When determining the vapor pressure of water, the bubble volume is 1.2mL at 5 degrees celsius.
-How many moles of dry air were in the bubble? (assume 1 atm)
-If the bubble volume is 8.6mL at 75 degrees celsius, what is the partial pressure of the dry air at this temp?
To determine the number of moles of dry air in a bubble, we can use the ideal gas law equation:
PV = nRT
Where:
P = pressure of the gas
V = volume of the gas
n = number of moles of the gas
R = ideal gas constant
T = temperature in Kelvin
First, we need to convert the temperature from Celsius to Kelvin.
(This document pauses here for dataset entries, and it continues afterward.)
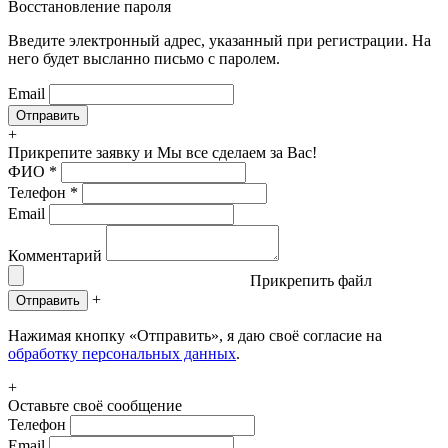
Восстановление пароля
Введите электронный адрес, указанный при регистрации. На
него будет высланно письмо с паролем.
Email
+
Прикрепите заявку
и Мы все сделаем за Вас!
ФИО
*
Телефон
*
Email
Комментарий
Прикрепить файл
+
Отправить
Нажимая кнопку «Отправить», я даю своё согласие на
обработку персональных данных
.
+
Оставьте своё сообщение
Телефон
Email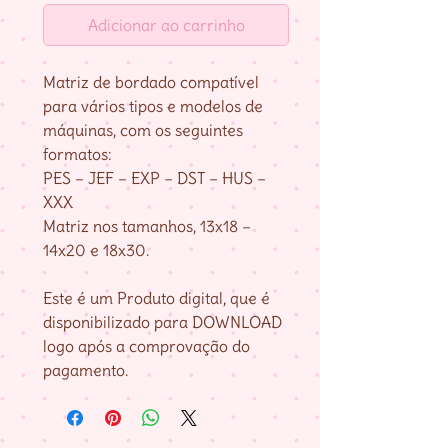
Adicionar ao carrinho
Matriz de bordado compatível
para vários tipos e modelos de
máquinas, com os seguintes
formatos:
PES – JEF – EXP – DST – HUS –
XXX
Matriz nos tamanhos, 13x18 –
14x20 e 18x30.
Este é um Produto digital, que é
disponibilizado para DOWNLOAD
logo após a comprovação do
pagamento.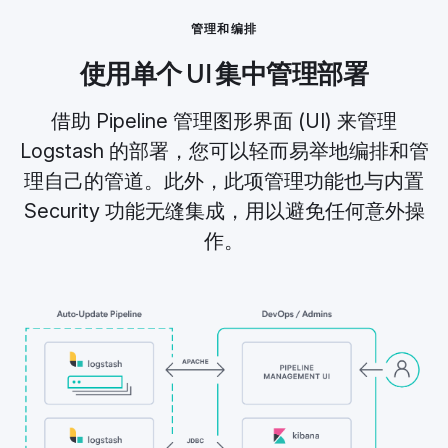
管理和编排
使用单个 UI 集中管理部署
借助 Pipeline 管理图形界面 (UI) 来管理
Logstash 的部署，您可以轻而易举地编排和管
理自己的管道。此外，此项管理功能也与内置
Security 功能无缝集成，用以避免任何意外操
作。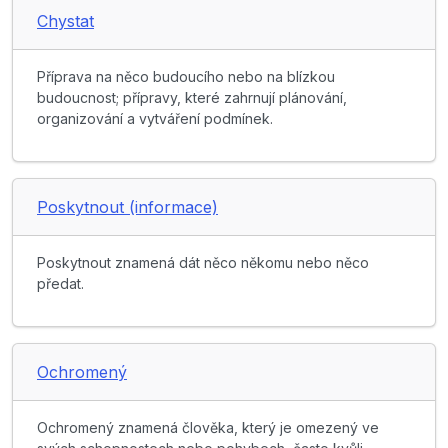
Chystat
Příprava na něco budoucího nebo na blízkou
budoucnost; přípravy, které zahrnují plánování,
organizování a vytváření podmínek.
Poskytnout (informace)
Poskytnout znamená dát něco někomu nebo něco
předat.
Ochromený
Ochromený znamená člověka, který je omezený ve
To do that, we add 273.15 to the temperature in Celsius.
1. Converting 5 degrees Celsius to Kelvin:
T1 = 5 + 273.15 = 278.15 K
Now, let's calculate the number of moles of dry air using the ideal gas law equation:
P1 × V1 = n × R × T1
Given:
P1 = 1 atm (assuming 1 atm)
V1 = 1.2 mL = 0.0012 L (converting mL to L)
R = 0.0821 L·atm/(mol·K) (ideal gas constant)
Substituting these values into the equation, we can solve for n:
(1 atm) × (0.0012 L) = n × (0.0821 L·atm/(mol·K)) × (278.15 K)
n = (1 atm × 0.0012 L) / (0.0821 L·atm/(mol·K) × 278.15 K)
n ≈ 5.82 × 10^-5 moles
Therefore, there are approximately 5.82 × 10^-5 moles of dry air in the bubble at 5 degrees Celsius.
Moving on to the second question:
To determine the partial pressure of dry air at 75 degrees Celsius, we can again use the ideal gas law equation:
P × V = n × R × T
Converting 75 degrees Celsius to Kelvin:
T2 = 75 + 273.15 = 348.15 K
Given:
V2 = 8.6 mL = 0.0086 L (converting mL to L)
Now, we need to find the new pressure, denoted as P2. We already know that the number of moles n remains the same, and the temperature has changed.
P2 × V2 = n × R × T2
Substituting the known values:
P2 × 0.0086 L = (5.82 × 10^-5 moles) × (0.0821 L·atm/(mol·K)) × (348.15 K)
Solving for P2:
P2 = [(5.82 × 10^-5 moles) × (0.0821 L·atm/(mol·K)) × (348.15 K)] / 0.0086 L
P2 ≈ 1.76 atm
Therefore, the partial pressure of dry air in the bubble at 75 degrees Celsius is approximately 1.76 atm.